---------- INPUT RECORDS
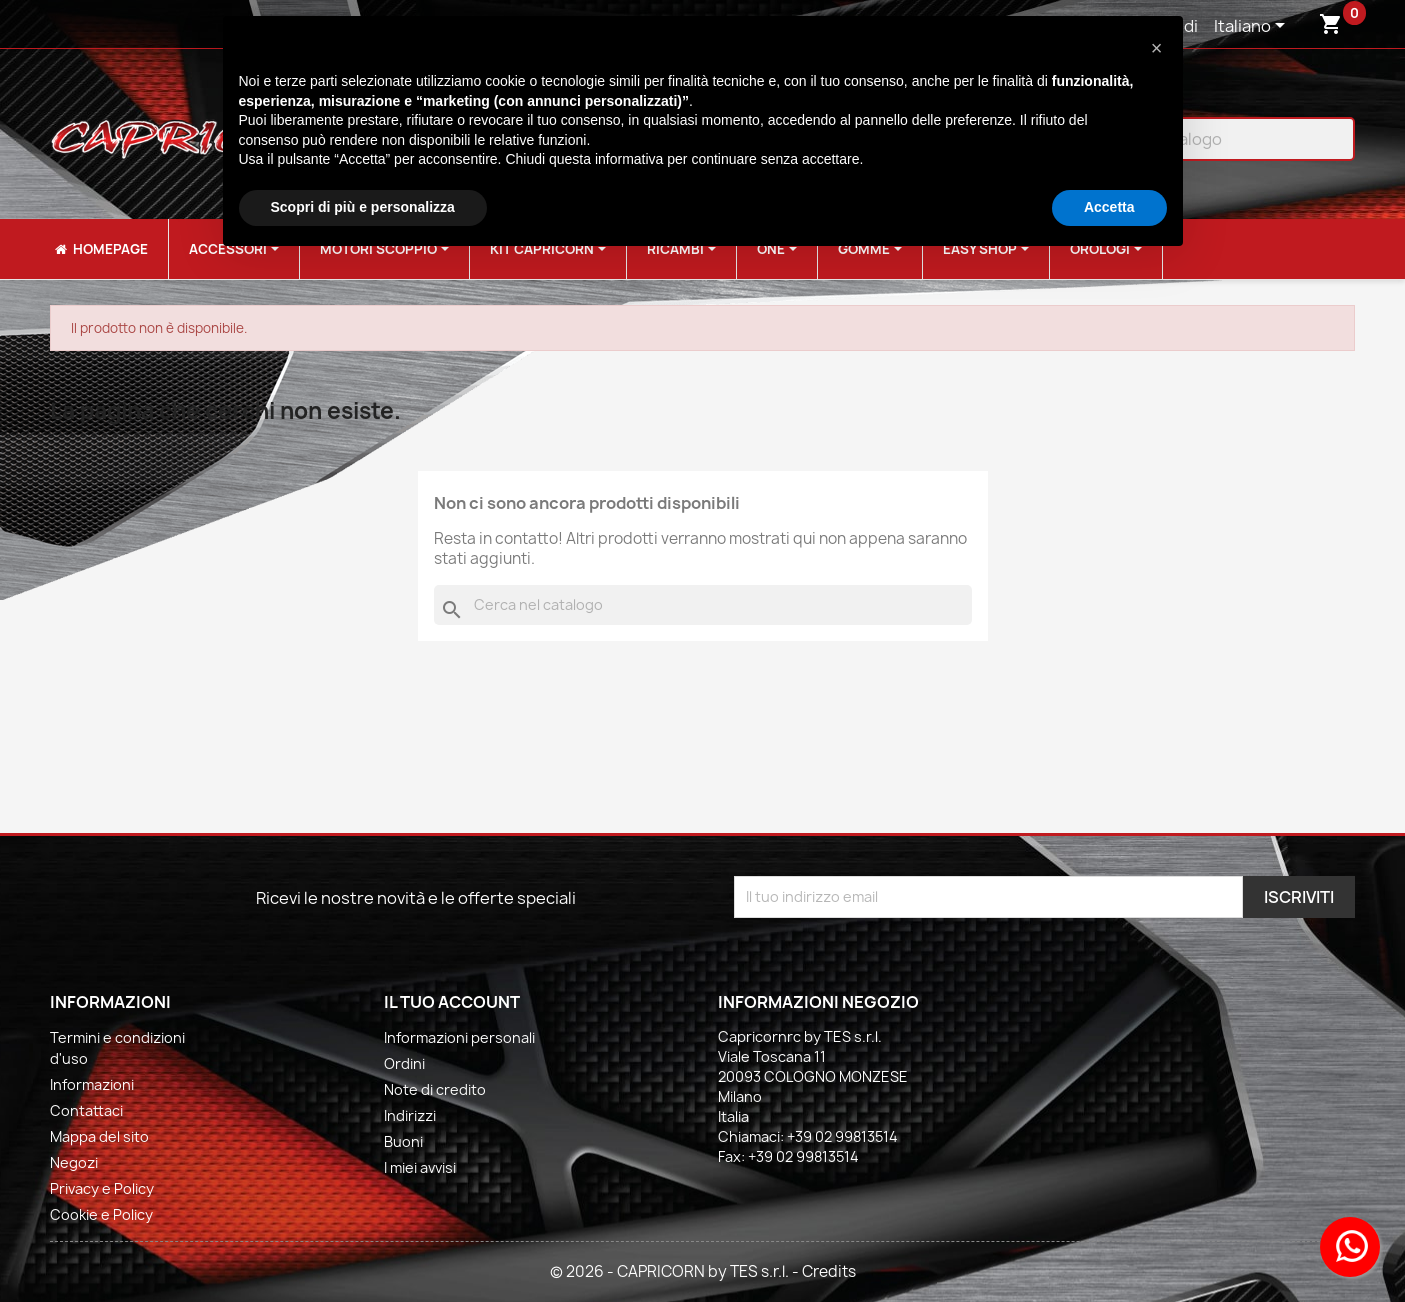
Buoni (403, 1141)
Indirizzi (410, 1115)
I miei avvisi (420, 1167)
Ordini (404, 1063)
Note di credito (435, 1089)
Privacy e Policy (102, 1188)
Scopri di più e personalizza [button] (363, 207)
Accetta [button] (1109, 207)
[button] (1157, 48)
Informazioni (92, 1084)
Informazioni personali (459, 1037)
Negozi (74, 1162)
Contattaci (86, 1110)
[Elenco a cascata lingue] (1253, 27)
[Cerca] (703, 605)
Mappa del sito (99, 1136)
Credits (829, 1271)
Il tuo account (452, 1002)
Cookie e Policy (101, 1214)
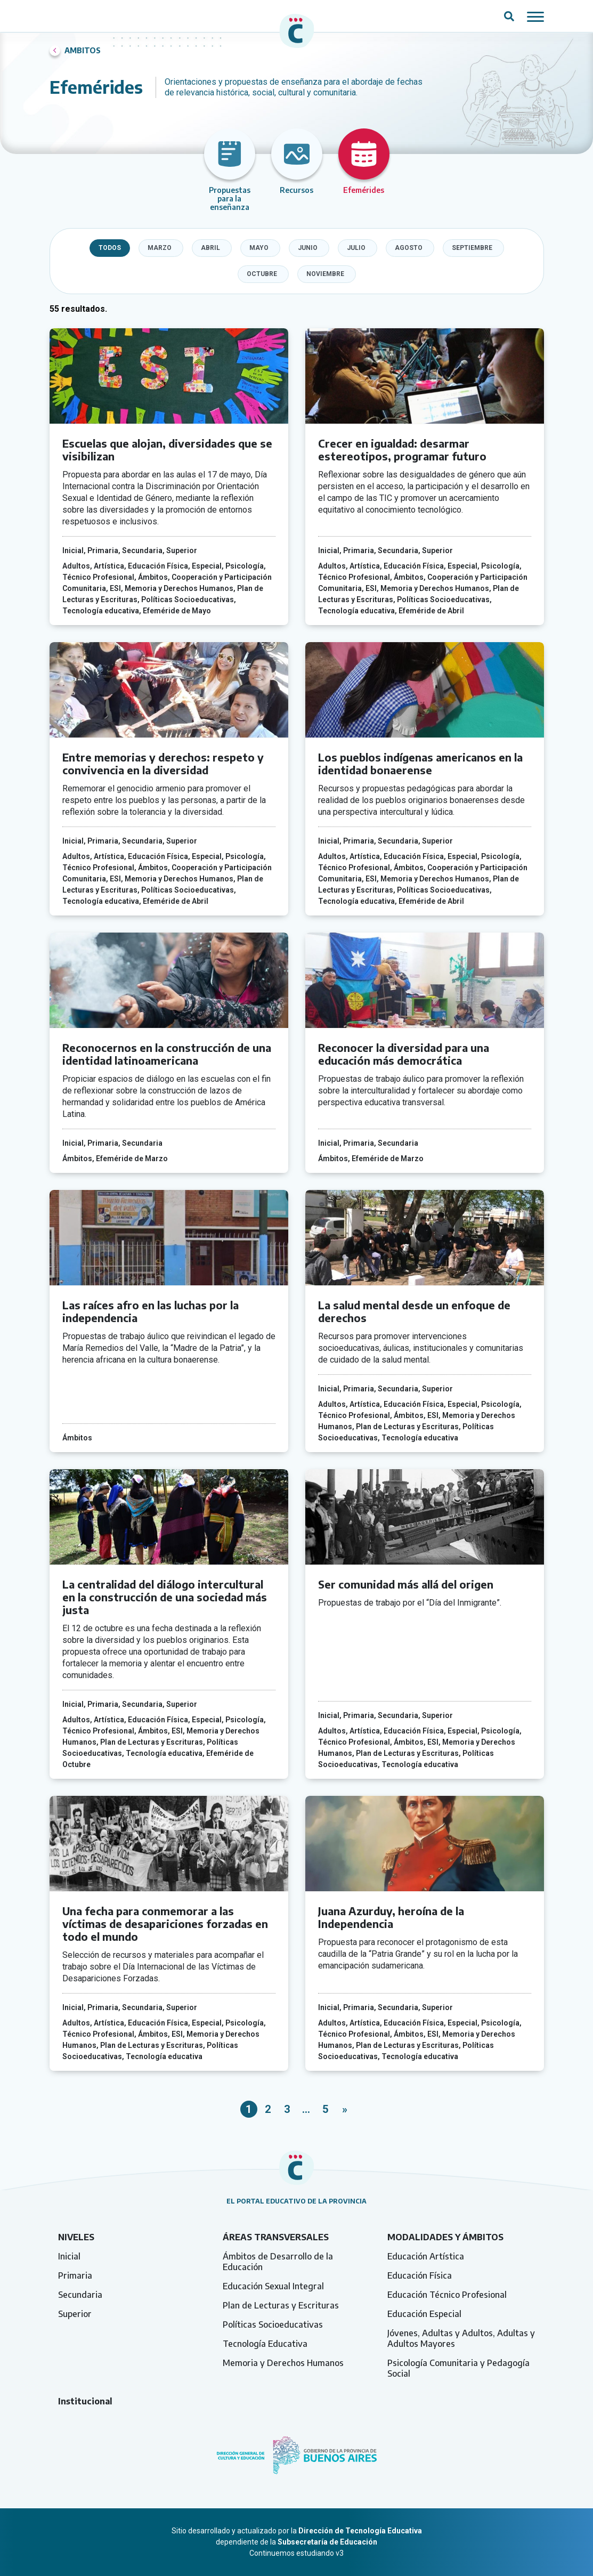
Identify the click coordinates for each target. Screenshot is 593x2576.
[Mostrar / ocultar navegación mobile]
--------------------
#### [YOUR GOAL]
Copy every entry above exactly as it stands, but leave the pictures out.

#### [REPLY]
Buoni (403, 1141)
Indirizzi (410, 1115)
I miei avvisi (420, 1167)
Ordini (404, 1063)
Note di credito (435, 1089)
Privacy e Policy (102, 1188)
Scopri di più e personalizza [button] (363, 207)
Accetta [button] (1109, 207)
[button] (1157, 48)
Informazioni (92, 1084)
Informazioni personali (459, 1037)
Negozi (74, 1162)
Contattaci (86, 1110)
[Elenco a cascata lingue] (1253, 27)
[Cerca] (703, 605)
Mappa del sito (99, 1136)
Credits (829, 1271)
Il tuo account (452, 1002)
Cookie e Policy (101, 1214)
Identify the click coordinates for each target. Screenshot is 593x2576.
[Mostrar / ocultar navegación mobile]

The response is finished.